Platon, dans le Lysis ; Aristote, au Liv. VII des Morales ; Plutarque (περὶ πολυφιλίας, πῶς ἄν τις διακρ. τ.κ.τ.φ.) ; Lucien, dans son Toxaris, ont parlé de l’amitié. Qui n’a pas lu ce beau chapitre de Montaigne où l’amitié est si éloquente ? Louis de Sacy, écrivain élégant et pur, connu par sa traduction des Lettres de Pline, fit paraître en 1702 un traité méthodique de l’Amitié, divisé en trois Livres. Dans le premier, il développe la nature de l’amitié, les qualités nécessaires aux amis, les précautions à prendre dans le choix que l’on en fait ; le second explique les devoirs de l’amitié, leurs justes bornes, leur subordination aux autres devoirs ; le dernier regarde les ruptures, les moyens de les prévenir, la conduite qu’on doit tenir quand on ne peut les éviter, les obligations dont les amis vivants sont chargés envers les amis qui ne sont plus. Un style correct et facile, des détails pleins de grâce, des sentiments doux et affectueux, auraient dû soutenir la réputation de cet ouvrage. Il est dédié à madame de Lambert, qui fit elle-même un traité de l’Amitié, publié en 1736, trois ans après sa mort, par Saint-Hyacinthe, auteur du Chef-d’œuvre d’un inconnu. Ce traité, dit Voltaire, fait voir qu’elle méritait d’avoir des amis. Sacy et madame de Lambert ont aussi écrit tous deux sur la gloire. C’était à Cicéron qu’il convenait d’en parler ; mais le traité de la Gloire est perdu.
Je regrette de ne pouvoir donner ici une idée plus étendue de ces divers ouvrages sur l’amitié ; j’en citerai dans les notes quelques fragments.
J. V. L. LÉLIUS OU DIALOGUE SUR L’AMITIÉ, ADRESSÉ À T. POMPONIUS ATTICUS
Table des matières
I. Quintus Mucius Scévola l’augure avait coutume de raconter avec beaucoup de mémoire et d’agrément une infinité de choses de son beau-père C. Lélius, à qui, sans hésiter, il donnait toujours le nom de sage. Lorsque je pris la robe virile, mon père me mit sous la protection de Scévola d’une manière si spéciale, que, tant que je pouvais, et qu’il m’était permis, je ne quittais jamais les côtés de ce vieillard.

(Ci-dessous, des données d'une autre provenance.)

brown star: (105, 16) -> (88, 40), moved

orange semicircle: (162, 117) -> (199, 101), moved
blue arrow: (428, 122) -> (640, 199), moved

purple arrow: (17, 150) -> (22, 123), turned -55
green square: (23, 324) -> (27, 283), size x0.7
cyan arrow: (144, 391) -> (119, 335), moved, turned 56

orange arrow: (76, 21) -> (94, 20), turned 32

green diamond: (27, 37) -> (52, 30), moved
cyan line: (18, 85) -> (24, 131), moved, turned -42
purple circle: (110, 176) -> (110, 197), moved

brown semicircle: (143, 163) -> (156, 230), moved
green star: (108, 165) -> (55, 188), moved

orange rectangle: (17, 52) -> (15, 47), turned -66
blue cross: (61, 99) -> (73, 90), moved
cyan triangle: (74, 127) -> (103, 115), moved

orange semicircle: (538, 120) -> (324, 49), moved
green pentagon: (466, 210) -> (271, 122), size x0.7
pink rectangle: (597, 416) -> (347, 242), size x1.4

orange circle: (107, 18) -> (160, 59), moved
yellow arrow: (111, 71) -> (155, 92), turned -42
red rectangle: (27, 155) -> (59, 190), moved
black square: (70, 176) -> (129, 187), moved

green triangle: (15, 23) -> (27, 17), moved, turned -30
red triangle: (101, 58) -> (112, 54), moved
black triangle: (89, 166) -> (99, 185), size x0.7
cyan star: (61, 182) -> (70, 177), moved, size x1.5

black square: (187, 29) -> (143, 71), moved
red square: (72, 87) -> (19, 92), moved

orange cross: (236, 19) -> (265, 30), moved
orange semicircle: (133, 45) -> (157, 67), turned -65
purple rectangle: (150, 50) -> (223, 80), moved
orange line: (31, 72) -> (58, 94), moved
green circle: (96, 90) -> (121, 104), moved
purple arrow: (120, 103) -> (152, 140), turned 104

Je gravais dans mon esprit ses raisonnements pleins de justesse, ses sentences courtes et ingénieuses, et je tâchais de m’enrichir de ses lumières et de sa sagesse. Après sa mort, je m’attachai à Scévola le pontife, que je ne crains pas de regarder comme un des hommes les plus éclairés et les plus vertueux de son siècle : mais j’en parlerai ailleurs ; je ne m’occupe ici que de l’augure. Je me souviens, entre autres choses, qu’assis un jour dans son hémicycle suivant sa coutume, au milieu d’un petit nombre d’amis avec lesquels je me trouvais chez lui, il vint à parler d’une nouvelle qui faisait alors le sujet de presque toutes les conversations. Vous n’avez pas oublié sans doute, Atticus, et vous devez vous en souvenir d’autant mieux que vous fréquentiez beaucoup P. Sulpicius, vous n’avez pas oublié l’étonnement et les murmures du public, lorsque Sulpicius, alors tribun du peuple, déclara une haine mortelle au consul Q. Pompée, avec qui il avait été lié d’une amitié si étroite. Scévola, étant donc tombé sur ce sujet, nous rapporta ce que Lélius avait dit sur l’amitié devant lui et son autre gendre C. Fannius, fils de Marcus, peu de jours après la mort de Scipion l’Africain(1). J’ai retenu les principales idées de leur entretien, et je les expose ici en me permettant seulement de les revêtir de mes expressions. Je les fais parler eux-mêmes, pour éviter les répétitions de, dis-je, dit-il, et donner plus de vie au discours en mettant, pour ainsi dire, les personnages sous les yeux.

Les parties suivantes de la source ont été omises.